Notice that the Lagrange multipliers $\alpha^{(i)}$ and $\beta^{(i)}$ are non vanishing only for particular sets of vectors $l^{(i)}$ which lie outside the $\varepsilon$ dependent bounds of \eqref{eq:svr:constraints} and operate as landmarks for the others.
They are called \textit{support vectors} (accessible using the attribute \texttt{support\_vectors\_} in \texttt{svm.SVR}), hence the name of the algorithm. There can be at most $N$ when $\varepsilon \to 0^+$.
As a consequence any sum involving $\alpha^{(i)}$ or $\beta^{(i)}$ can be restricted to the subset of support vectors.
Using the kernel notation, the predictions will therefore be
\begin{equation}
  y_{\text{pred}}^{(i)}
  =
  y_{\text{pred}}\qty(x^{(i)})
  =
  \finitesum{n}{1}{F'} w_n \phi_n\qty(x^{(i)}) + b
  =
  \sum\limits_{a \in A} \theta^{(a)} \rK\qty( x^{(i)}, l^{(a)} ) + b,
\end{equation}
where $A \subset \lbrace 1, 2, \dots, N \rbrace$ is the subset of labels of the support vectors.

In~\Cref{sec:res:svr} we consider two different implementations of the \svm algorithm:
\begin{itemize}
  \item the \textit{linear kernel}, namely the case when $K \equiv \fid$ and the loss, in the \texttt{scikit-learn} implementation of \texttt{svm.LinearSVR}, can be simplified to
  \begin{equation}
    \cL(w, b)
    =
    \rC \finitesum{i}{1}{N} \finitesum{n}{1}{F'} \max\qty( 0, \abs{ y^{(i)} - w_n \phi_n\qty( x^{(i)} - b) } - \varepsilon ) + \frac{1}{2} \finitesum{n}{1}{F'} w_j^2,
  \end{equation}
  without resolving to the dual formulation of the problem.

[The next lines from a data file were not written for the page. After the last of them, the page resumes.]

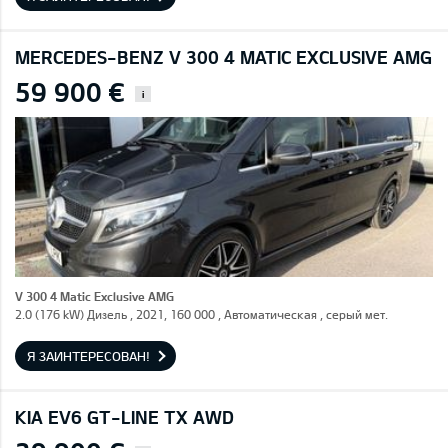
MERCEDES-BENZ V 300 4 MATIC EXCLUSIVE AMG
59 900 €
i
V 300 4 Matic Exclusive AMG
2.0 (176 kW) Дизель , 2021, 160 000 , Автоматическая , серый мет.
Я ЗАИНТЕРЕСОВАН!
KIA EV6 GT-LINE TX AWD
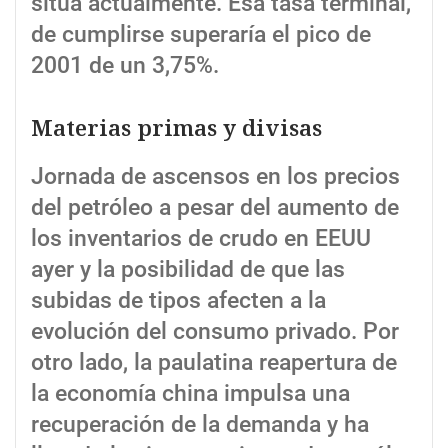
sitúa actualmente. Esa tasa terminal,
de cumplirse superaría el pico de
2001 de un 3,75%.
Materias primas y divisas
Jornada de ascensos en los precios
del petróleo a pesar del aumento de
los inventarios de crudo en EEUU
ayer y la posibilidad de que las
subidas de tipos afecten a la
evolución del consumo privado. Por
otro lado, la paulatina reapertura de
la economía china impulsa una
recuperación de la demanda y ha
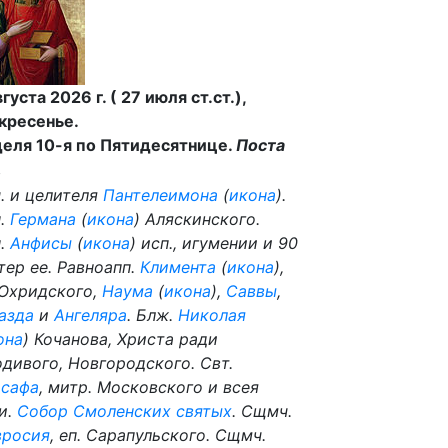
вгуста 2026 г. ( 27 июля ст.ст.),
кресенье.
еля 10-я по Пятидесятнице.
Поста
.
. и целителя
Пантелеимона
(
икона
).
п.
Германа
(
икона
) Аляскинского.
п.
Анфисы
(
икона
) исп., игумении и 90
тер ее. Равноапп.
Климента
(
икона
),
 Охридского,
Наума
(
икона
),
Саввы
,
азда
и
Ангеляра
. Блж.
Николая
она
) Кочанова, Христа ради
дивого, Новгородского. Свт.
сафа
, митр. Московского и всея
и.
Собор Смоленских святых
. Сщмч.
вросия
, еп. Сарапульского. Сщмч.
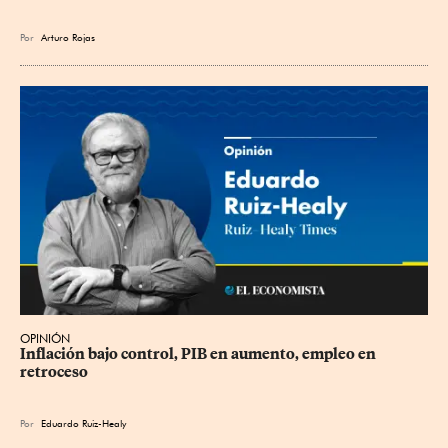
Por
Arturo Rojas
OPINIÓN
Inflación bajo control, PIB en aumento, empleo en 
retroceso
Por
Eduardo Ruiz-Healy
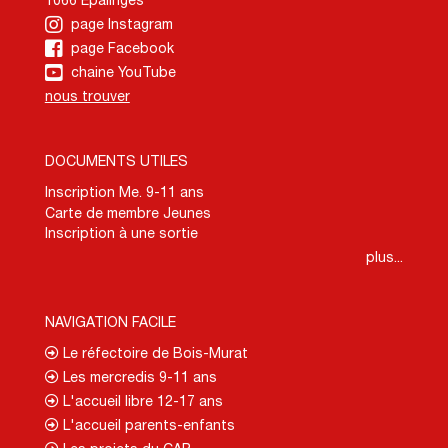
1066 Epalinges
page Instagram
page Facebook
chaine YouTube
nous trouver
DOCUMENTS UTILES
Inscription Me. 9-11 ans
Carte de membre Jeunes
Inscription à une sortie
plus...
NAVIGATION FACILE
Le réfectoire de Bois-Murat
Les mercredis 9-11 ans
L'accueil libre 12-17 ans
L'accueil parents-enfants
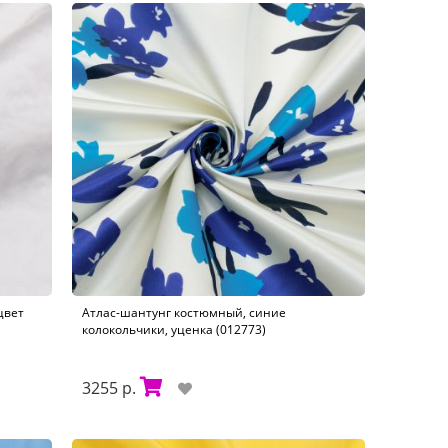
цвет
Атлас-шантунг костюмный, синие
колокольчики, уценка (012773)
3255 р.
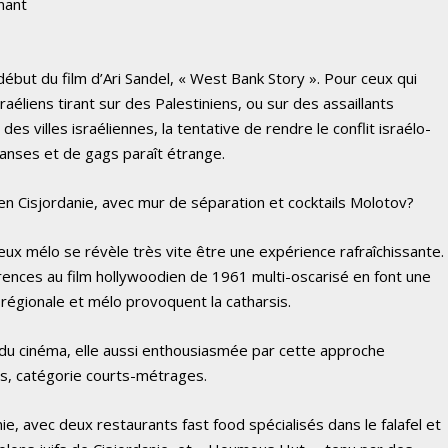
nant
début du film d’Ari Sandel, « West Bank Story ». Pour ceux qui
raéliens tirant sur des Palestiniens, ou sur des assaillants
 villes israéliennes, la tentative de rendre le conflit israélo-
anses et de gags paraît étrange.
n Cisjordanie, avec mur de séparation et cocktails Molotov?
ux mélo se révèle très vite être une expérience rafraîchissante.
érences au film hollywoodien de 1961 multi-oscarisé en font une
 régionale et mélo provoquent la catharsis.
 du cinéma, elle aussi enthousiasmée par cette approche
ars, catégorie courts-métrages.
e, avec deux restaurants fast food spécialisés dans le falafel et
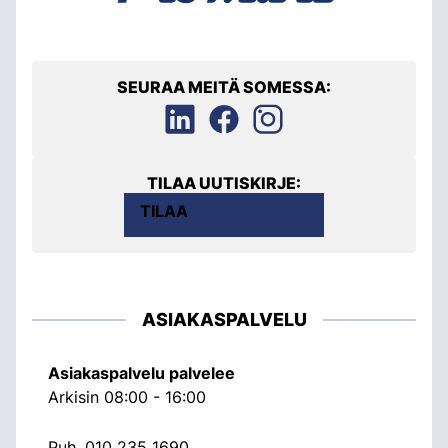
SEURAA MEITÄ SOMESSA:
TILAA UUTISKIRJE:
TILAA
ASIAKASPALVELU
Asiakaspalvelu palvelee
Arkisin 08:00 - 16:00
Puh.
010 235 1690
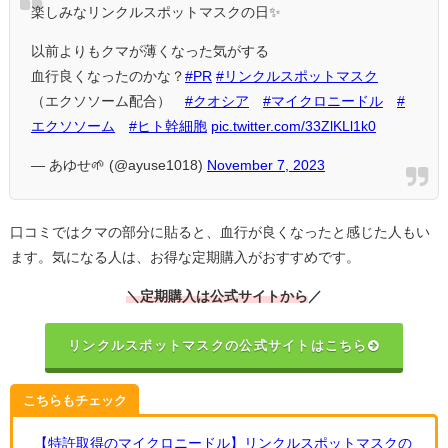
楽しみなリンクルスポットマスクの日✨
以前よりもクマが薄くなった気がする
血行良くなったのかな？
#PR
#リンクルスポットマスク
（エクソソーム配合）
#クオシア
#マイクロニードル
#
エクソソーム
#ヒト幹細胞
pic.twitter.com/33ZlKLl1k0
— あゆせ🌱 (@ayuse1018)
November 7, 2023
口コミではクマの部分に貼ると、血行が良くなったと感じた人もい
ます。気になる人は、お得な定期購入がおすすめです。
＼定期購入は公式サイトから
／
リンクルスポットマスクの公式サイトはこちら
こちらもチェック
【特許取得のマイクロニードル】リンクルスポットマスクの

  \item the Gaussian kernel (called \texttt{rbf}, from \textit{radial basis function}) in which
  \begin{equation}
    \rK\qty(x^{(i)},\, l^{(a)})
    =
    \exp\qty( - \gamma \finitesum{n}{1}{F} \qty( x^{(i)}_n - l^{(a)}_n )^2 ).
  \end{equation}
\end{itemize}
From the definition of the loss function in ~\eqref{eq:svr:loss} and the kernels, we can appreciate the role of the main hyperparameters of the algorithm.
While the interpretation of $\varepsilon$ is straightforward as the margin allowed without penalty for the prediction, $\gamma$ represents the width of the normal distribution used to map the features in the higher dimensional space.
Furthermore, $C$ plays a similar role to the $l_2$ additional term in~\eqref{eq:ridge:loss} by controlling the entity of the penalty for samples outside the $\varepsilon$-dependent bound, however its relation to the linear regularisation is $\alpha_{ridge} = C^{-1}$, thus $C > 0$ by definition.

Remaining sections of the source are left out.